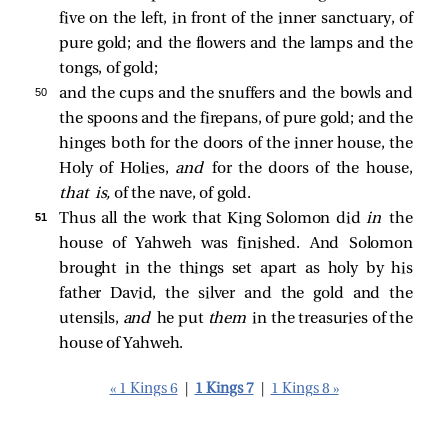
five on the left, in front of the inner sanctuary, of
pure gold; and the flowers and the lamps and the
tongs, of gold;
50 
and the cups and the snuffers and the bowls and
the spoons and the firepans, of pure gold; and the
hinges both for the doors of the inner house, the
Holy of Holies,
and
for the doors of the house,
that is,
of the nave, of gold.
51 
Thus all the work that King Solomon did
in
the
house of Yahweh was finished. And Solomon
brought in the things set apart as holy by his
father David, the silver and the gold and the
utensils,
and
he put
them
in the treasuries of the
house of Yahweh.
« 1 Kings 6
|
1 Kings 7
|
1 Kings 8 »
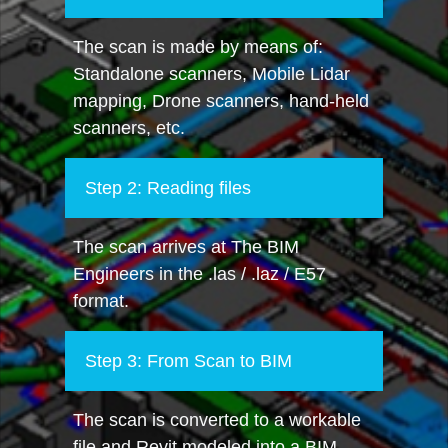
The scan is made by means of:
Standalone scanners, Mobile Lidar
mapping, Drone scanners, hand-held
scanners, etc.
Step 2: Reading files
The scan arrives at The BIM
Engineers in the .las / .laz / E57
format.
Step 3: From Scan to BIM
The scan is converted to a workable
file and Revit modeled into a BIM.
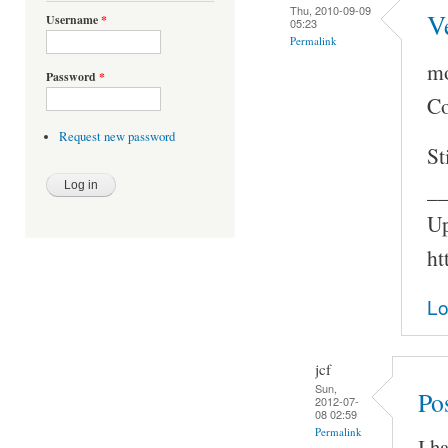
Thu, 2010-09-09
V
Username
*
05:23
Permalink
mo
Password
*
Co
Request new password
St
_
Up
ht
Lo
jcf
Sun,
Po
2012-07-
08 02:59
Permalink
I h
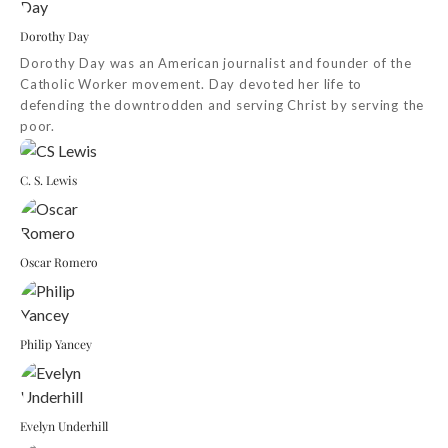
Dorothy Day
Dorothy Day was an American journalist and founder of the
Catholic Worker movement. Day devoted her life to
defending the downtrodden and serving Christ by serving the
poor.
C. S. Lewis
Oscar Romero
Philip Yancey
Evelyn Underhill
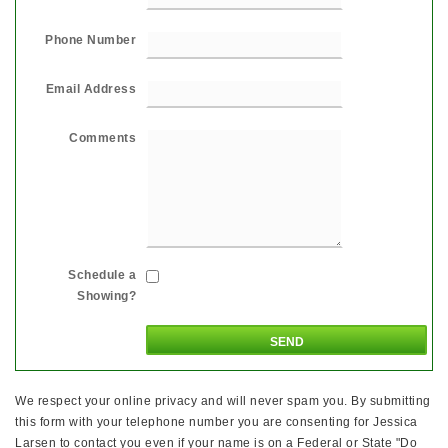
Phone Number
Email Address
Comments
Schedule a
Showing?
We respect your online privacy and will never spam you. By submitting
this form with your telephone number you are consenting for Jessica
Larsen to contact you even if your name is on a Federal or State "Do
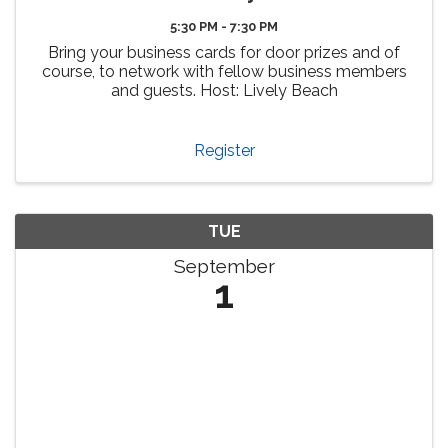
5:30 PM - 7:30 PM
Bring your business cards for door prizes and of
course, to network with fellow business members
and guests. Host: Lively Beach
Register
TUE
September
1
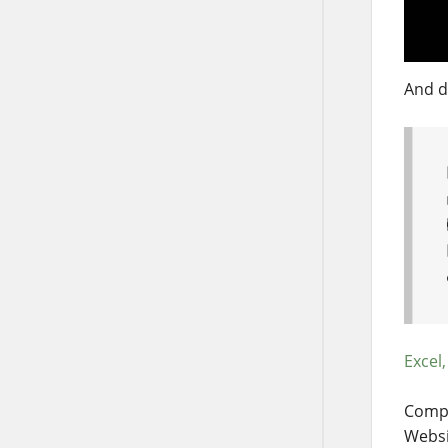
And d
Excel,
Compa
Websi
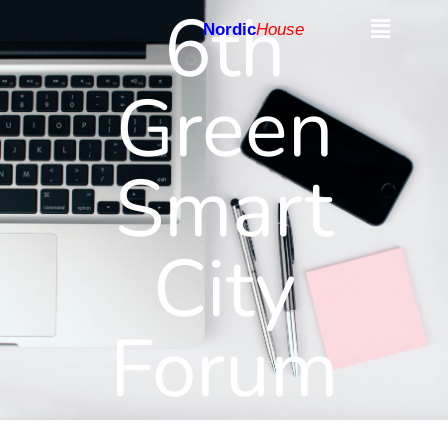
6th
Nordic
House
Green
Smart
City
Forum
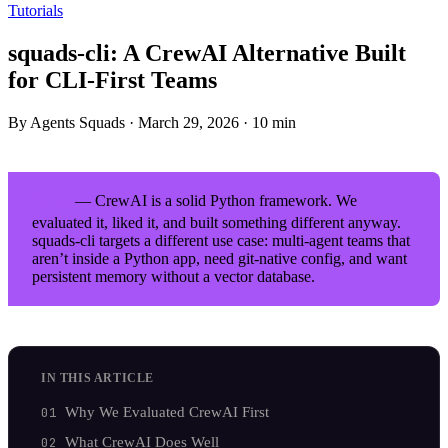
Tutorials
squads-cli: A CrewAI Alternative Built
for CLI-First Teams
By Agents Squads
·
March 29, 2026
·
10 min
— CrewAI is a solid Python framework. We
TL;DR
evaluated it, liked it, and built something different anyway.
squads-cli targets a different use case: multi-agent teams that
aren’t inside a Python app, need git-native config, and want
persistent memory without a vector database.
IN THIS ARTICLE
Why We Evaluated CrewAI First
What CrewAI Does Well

== == ==

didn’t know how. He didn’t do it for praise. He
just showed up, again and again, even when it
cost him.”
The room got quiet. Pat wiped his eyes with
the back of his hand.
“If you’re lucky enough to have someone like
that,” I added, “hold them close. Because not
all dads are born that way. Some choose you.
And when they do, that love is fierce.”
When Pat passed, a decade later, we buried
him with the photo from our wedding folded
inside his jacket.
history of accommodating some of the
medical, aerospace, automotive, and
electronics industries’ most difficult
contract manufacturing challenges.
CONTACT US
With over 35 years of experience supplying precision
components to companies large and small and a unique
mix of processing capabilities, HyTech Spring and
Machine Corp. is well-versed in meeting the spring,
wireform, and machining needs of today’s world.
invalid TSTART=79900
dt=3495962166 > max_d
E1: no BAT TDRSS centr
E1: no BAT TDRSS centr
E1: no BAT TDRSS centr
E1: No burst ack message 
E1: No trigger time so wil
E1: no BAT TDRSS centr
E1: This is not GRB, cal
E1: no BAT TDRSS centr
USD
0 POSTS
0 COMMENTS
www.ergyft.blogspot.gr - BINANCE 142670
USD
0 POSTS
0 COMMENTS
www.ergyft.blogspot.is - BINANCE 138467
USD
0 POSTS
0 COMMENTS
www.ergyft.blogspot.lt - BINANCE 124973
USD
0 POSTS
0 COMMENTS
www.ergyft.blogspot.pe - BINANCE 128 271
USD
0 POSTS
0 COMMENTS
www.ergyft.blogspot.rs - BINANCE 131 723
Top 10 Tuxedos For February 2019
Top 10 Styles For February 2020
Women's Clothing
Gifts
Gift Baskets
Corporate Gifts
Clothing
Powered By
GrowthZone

== == ==

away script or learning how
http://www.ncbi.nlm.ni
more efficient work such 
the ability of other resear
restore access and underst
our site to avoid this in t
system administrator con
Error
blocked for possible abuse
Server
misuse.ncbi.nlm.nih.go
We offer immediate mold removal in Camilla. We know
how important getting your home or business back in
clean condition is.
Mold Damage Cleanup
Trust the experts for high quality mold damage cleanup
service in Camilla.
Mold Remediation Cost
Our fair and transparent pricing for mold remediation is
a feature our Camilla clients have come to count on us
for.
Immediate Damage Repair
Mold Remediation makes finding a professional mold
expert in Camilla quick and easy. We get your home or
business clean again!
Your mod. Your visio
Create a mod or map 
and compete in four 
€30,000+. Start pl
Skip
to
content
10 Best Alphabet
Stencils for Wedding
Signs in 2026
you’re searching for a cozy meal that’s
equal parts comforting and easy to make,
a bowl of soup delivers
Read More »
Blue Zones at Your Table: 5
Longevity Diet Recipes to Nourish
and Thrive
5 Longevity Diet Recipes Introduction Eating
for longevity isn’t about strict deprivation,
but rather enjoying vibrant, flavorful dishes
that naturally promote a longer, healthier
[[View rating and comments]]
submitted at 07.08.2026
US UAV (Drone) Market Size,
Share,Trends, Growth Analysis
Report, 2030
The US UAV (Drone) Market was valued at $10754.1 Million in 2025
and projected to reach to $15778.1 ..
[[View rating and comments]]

== == ==

#### [TASK TO CARRY OUT]
Collect from the data above every line that includes "scanners".

#### [RESPONSE]
Standalone scanners, Mobile Lidar
mapping, Drone scanners, hand-held
scanners, etc.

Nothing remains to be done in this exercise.